Victor Adler (S'97) received the B.S. degree in electrical engineering and the B.A. degree in computer science from Duke University, Durham, NC, in 1992, the M.S. degree in electrical engineering from the University of Rochester, Rochester, NY, in 1993, and is currently working toward the Ph.D. degree in electrical engineering at the University of Rochester.

He was an IBM Watson Scholar and worked preprofessionally at IBM Microelectronics, Burlington, VT between 1988 and 1992 in the areas of final

module test, packaging, circuit macro development, and standard cell design. He has been a Teaching and Research Assistant at the University of Rochester since 1993. In 1997, he worked on clock skew scheduling at Intel Corp. His research interests include design techniques for high performance CMOS and superconductive technologies.

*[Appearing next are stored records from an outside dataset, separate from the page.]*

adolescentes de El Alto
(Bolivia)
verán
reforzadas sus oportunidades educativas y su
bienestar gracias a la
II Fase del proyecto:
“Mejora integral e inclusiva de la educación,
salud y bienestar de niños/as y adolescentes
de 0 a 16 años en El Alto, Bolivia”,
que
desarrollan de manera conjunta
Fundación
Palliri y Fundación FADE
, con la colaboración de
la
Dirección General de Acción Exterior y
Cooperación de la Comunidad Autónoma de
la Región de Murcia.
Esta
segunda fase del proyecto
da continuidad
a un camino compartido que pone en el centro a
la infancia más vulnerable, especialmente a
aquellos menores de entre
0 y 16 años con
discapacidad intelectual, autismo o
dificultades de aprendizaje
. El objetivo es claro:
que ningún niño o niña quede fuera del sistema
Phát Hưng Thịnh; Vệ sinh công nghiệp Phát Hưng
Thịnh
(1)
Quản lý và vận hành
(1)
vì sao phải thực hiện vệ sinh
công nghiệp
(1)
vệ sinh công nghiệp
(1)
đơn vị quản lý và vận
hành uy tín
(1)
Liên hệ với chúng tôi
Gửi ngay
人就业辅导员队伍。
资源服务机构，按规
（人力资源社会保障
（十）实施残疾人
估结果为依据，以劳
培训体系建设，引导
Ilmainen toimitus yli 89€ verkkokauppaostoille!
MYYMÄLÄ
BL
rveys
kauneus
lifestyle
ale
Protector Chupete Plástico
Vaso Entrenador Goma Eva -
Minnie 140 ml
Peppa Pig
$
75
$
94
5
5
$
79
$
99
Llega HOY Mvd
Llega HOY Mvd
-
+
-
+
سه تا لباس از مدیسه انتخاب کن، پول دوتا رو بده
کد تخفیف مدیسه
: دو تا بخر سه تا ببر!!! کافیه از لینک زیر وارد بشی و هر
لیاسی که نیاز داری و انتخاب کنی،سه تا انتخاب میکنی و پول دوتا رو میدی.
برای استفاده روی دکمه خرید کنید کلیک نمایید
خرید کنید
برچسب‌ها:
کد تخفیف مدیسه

**Eby G. Friedman** (S'78–M'79–SM'90) was born in Jersey City, NJ, in 1957. He received the B.S. degree from Lafayette College, Easton, PA, in 1979, and the M.S. and Ph.D. degrees from the University of California, Irvine, in 1981 and 1989, respectively, all in electrical engineering.

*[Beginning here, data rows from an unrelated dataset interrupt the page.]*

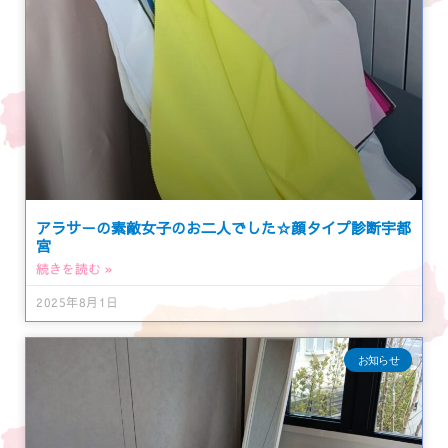
アラサーの素敵女子のお二人でした☆顔タイプ診断宇都
宮
続きを読む »
2025年8月1日
お知らせ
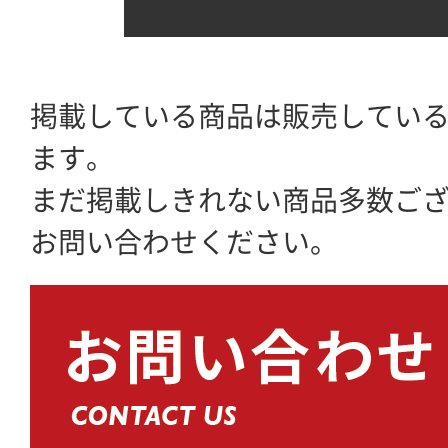
掲載している商品は販売してい
ます。
まだ掲載しきれない商品多数ご
お問い合わせください。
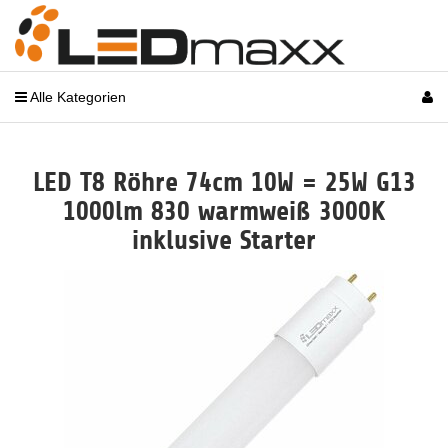
Alle Kategorien
LED T8 Röhre 74cm 10W = 25W G13
1000lm 830 warmweiß 3000K
inklusive Starter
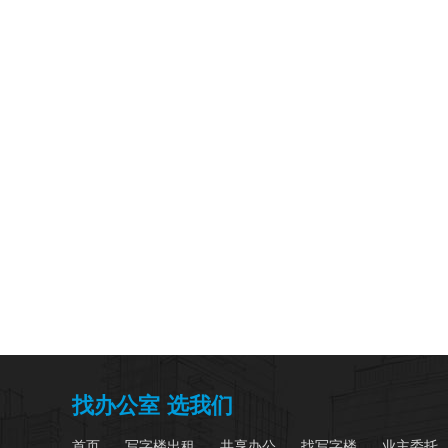
找办公室 选我们
首页
写字楼出租
共享办公
找写字楼
业主委托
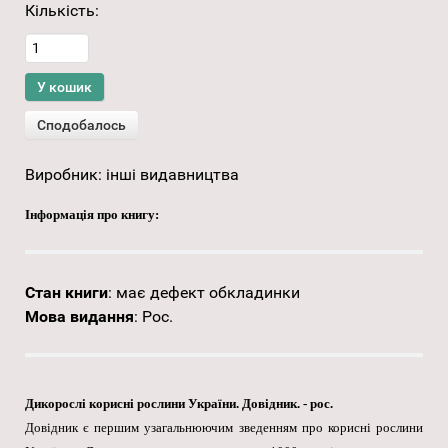
Кількість:
Виробник:
інші видавництва
Інформація про книгу:
Стан книги
:
має дефект обкладинки
Мова видання
:
Рос.
Дикорослі корисні рослини України. Довідник. - рос.
Довідник є першим узагальнюючим зведенням про корисні рослини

He was with Philips Gloeilampen Fabrieken, Eindhoven, The Netherlands, in 1978, where he worked on the design of bipolar differential amplifiers. From 1979 to 1991, he was with Hughes Aircraft Company, rising to the position of Manager

of the Signal Processing Design and Test Department, responsible for the design and test of high performance digital and analog IC's. He has been with the Department of Electrical Engineering at the University of Rochester, Rochester, NY, since 1991, where he is an Associate Professor and Director of the High Performance VLSI/IC Design and Analysis Laboratory. His current research and teaching interests are in high performance microelectronic design and analysis with application to high speed portable processors and low power wireless communications. He has authored many papers and book chapters on the fields of high speed and low power CMOS design techniques and the theory and application of synchronous clock distribution networks, and has edited three books, *Clock Distribution Networks in VLSI Circuits and Systems* (IEEE Press, 1995), *High Performance Clock Distribution Networks* (Kluwer Academic Press, 1997), and *Analog Design Issues in Digital VLSI Circuits and Systems* (Kluwer Academic Press, 1997).

Dr. Friedman is a member of the editorial board of Analog Integrated Circuits and Signal Processing, a member of the CAS BoG, and a member of the technical program committee of a number of conferences. He was a member of the editorial board of the IEEE TRANSACTIONS ON CIRCUITS AND SYSTEMS II: ANALOG AND DIGITAL SIGNAL PROCESSING, Chair of the IEEE Rochester Section, Chair of the VLSI track for ISCAS '96 and '97, Technical Co-Chair of the 1997 IEEE International Workshop on Clock Distribution Networks, Editor of several special issues in a variety of journals, and a recipient of the Howard Hughes Masters and Doctoral Fellowships, an Outstanding IEEE Chapter Chairman Award, and a University of Rochester College of Engineering Teaching Excellence Award.